Lucky - it is actually the case that some people don't want to make lots of money. I don't! I mean what would I do with it? I'm sure I could figure out something but really I have no desire to be rich as I feel it would be so easy to get into a mindset that I don't want.
About the Michigan/American thing - the more I look into it, the more surprised I am at just how regional law schools are.And no, I'm not saying anything particularly about THESE two schools, and I don't want someone to post a poll asking if either one is better than Ave Maria, but if you do some searches on Martindale I think some people might be surprised. heck, I know it's surprising the hell out of me.I think it probably has to do with recruiting. if you're a firm in DC, you're more likely to send your reps out to American than somewhere further away, and no matter WHERE you go to school there will be more firms recruiting from the region than from further away.Then think about it from the firms point of view - if you can fill your 2l summer, and new associate classes with qualified applicants from in-town, I bet it would take an awful lot to make you want to look at resume's that were sent in my mail. this might not really apply to the top schools (like michigan, I know. and if your resume says harvard, they'll probably spend a little time) but I'll bet it has a powerful influence on students from, say, Emory and American.

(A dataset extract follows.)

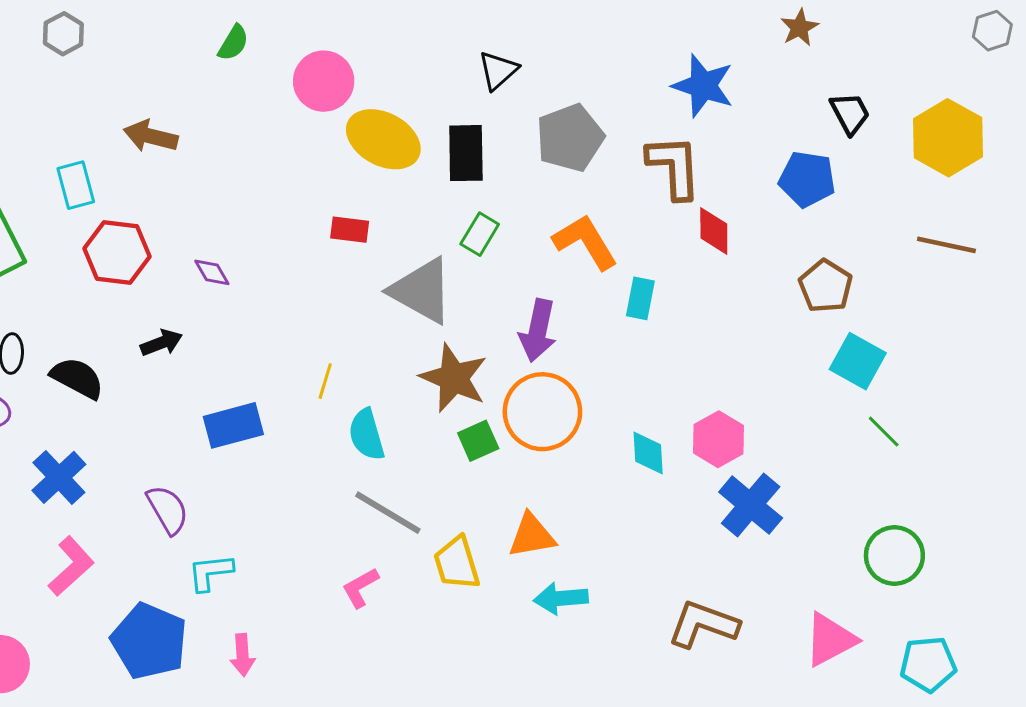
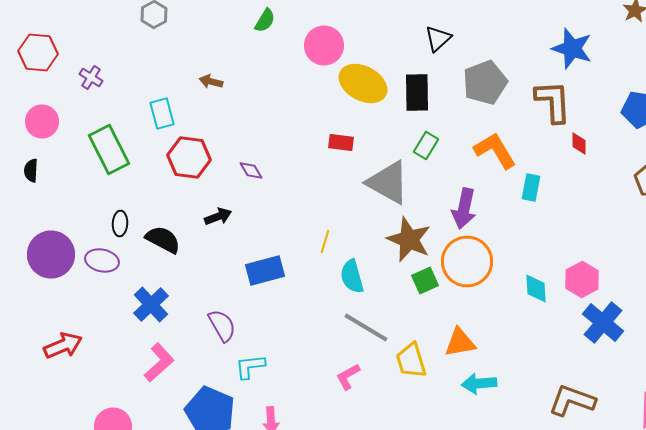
brown arrow: (151, 136) -> (211, 82), size x0.7
red diamond: (714, 231) -> (579, 144), size x0.7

My Northwestern interviewer, who is also a recruiter for his biglaw firm, gave me some unsolicited career advice: go to the best school you can. It really does matter. If you can get into a top 20 school, you should go.
Right -- I was merely passing on a comment I got from a person who can speak from real-world experience -- as opposed to you.
Quote from: Bonkers, Jr. on September 30, 2005, 07:50:46 AMMy Northwestern interviewer, who is also a recruiter for his biglaw firm, gave me some unsolicited career advice: go to the best school you can. It really does matter. If you can get into a top 20 school, you should go.Again, anyone who doesn't know this by now is simply not paying attention, and probably never will. (Or has other reasons for claiming otherwise.) The possible excpetion is if you get a full ride at a strong regional program, and are happy staying in that region. Also, some schools on the edge of the top 20 (notre dame, minnesota) are not really as national as some higher ranked schools, and even UCLA/USC/Vandy are more regional in their dominance. Fordham, for example, is probably better than UCLA/USC for NYC. But when you're talking about the top 10 / top 15, they generally have an edge in pretty much every market over every school outside the top 20.